Ingredients Jump to Instructions ↓

  1. 1/2 lb 227g / 8oz Boneless turkey breast - cut thin slices Marinade

  2. 1 Tablespon soy sauce

  3. 1 tablespoon 15ml Dry sherry

  4. 1/2 teaspoon 2 1/2ml Sugar Sauce

  5. 1 tablespoon 15ml Soy sauce

  6. 1 teaspoon 5ml Chili paste

  7. 2 teaspoons 10ml Curry powder

  8. 2 teaspoons 10ml Cornstarch

  9. 1/4 teaspoon 1 1/3ml Chinese five-spice powder Noodle Basket

  10. 1/2 lb 227g / 8oz Fresh egg noodles

  11. 2 tablespoons 30ml Beaten egg

  12. 1 1/2 tablespoons 22ml Oil

  13. 1 tablespoon 15ml Cornstarch

  14. 1 Salt Cooking Vegetable cooking spray

  15. 2 tablespoons 30ml Vegetable oil

  16. 1 teaspoon 5ml Minced ginger

  17. 2 Celery stalks - thinly sliced

  18. 1 Red bell pepper - seeded, and (small) Diagonally cut into 1/2" pieces

  19. 2 oz 56g Sugar snap peas or Chinese pea pods - ends, and Strings removed

  20. 2 Green onions, including tops - cut diagonally Into 1 1/2" pieces

  21. 1/4 cup 59ml Chicken broth

Instructions Jump to Ingredients ↑

  1. Recipe Instructions Combine the marinade ingredients in a small bowl.

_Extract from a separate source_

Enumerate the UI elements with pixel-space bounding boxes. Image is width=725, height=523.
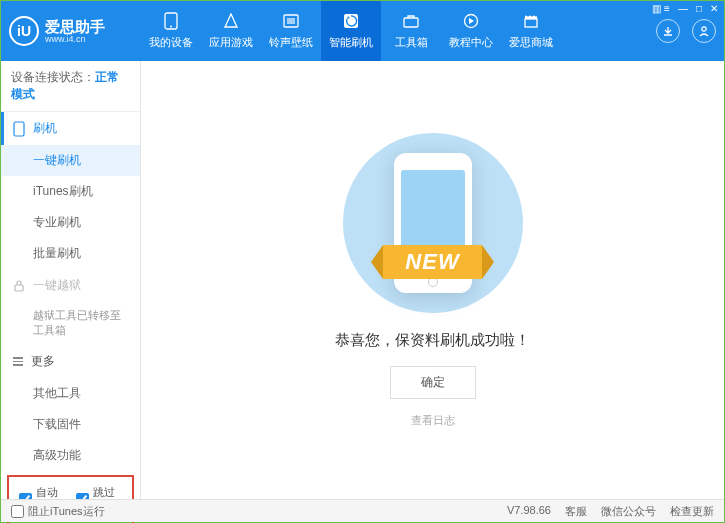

Add the turkey and stir to coat. Set aside for 30 minutes. Combine the sauce ingredients in a small bowl. Preheat the oven to 375 degrees. Cook the noodles according to package instructions. Drain, rinse lightly, and drain again. Place the remaining noodle basket ingredients in a large bowl and mix well. Add the noodles and toss until evenly coated. Line a cookie sheet with parchment paper. Spray the outside of a flat-bottomed strainer basket or sieve (6 to 7 inches in diameter and 3 inches deep) with vegetable cooking spray. Place the strainer, open-side down, on the lined cookie sheet. Arrange the noodles in a lace-like pattern over the bottom and around the sides of the strainer. Bake until golden brown and crispy, 15 to 20 minutes. Let stand until cool, then gently remove and place on a serving plate. Place a wok or wide frying pan over high heat until hot. Add the vegetable oil, swirling to coat the sides. Add the ginger, and cook, stirring, until fragrant, about 10 seconds. Add the turkey, and stir-fry until no longer pink, about 2 minutes. Remove the turkey from the wok. Add the celery, bell pepper, peas, green onions, and broth, and stir to mix well. Cover and cook for 1 minute or until the vegetables are crisp-tender. Return the turkey to the pan. Stir the sauce to recombine, add it to the pan, and cook, stirring, until the sauce boils and thickens. Spoon the turkey mixture in to the nest. This recipe yields 4 servings. Tip: The traditional noodle nest is deep-fried. Because this baked version is more fragile, it is important to make it only from Chinese-style fresh egg noodles. Dried noodles and brands labeled "ready cooked" are not sticky enough to hold the nest together.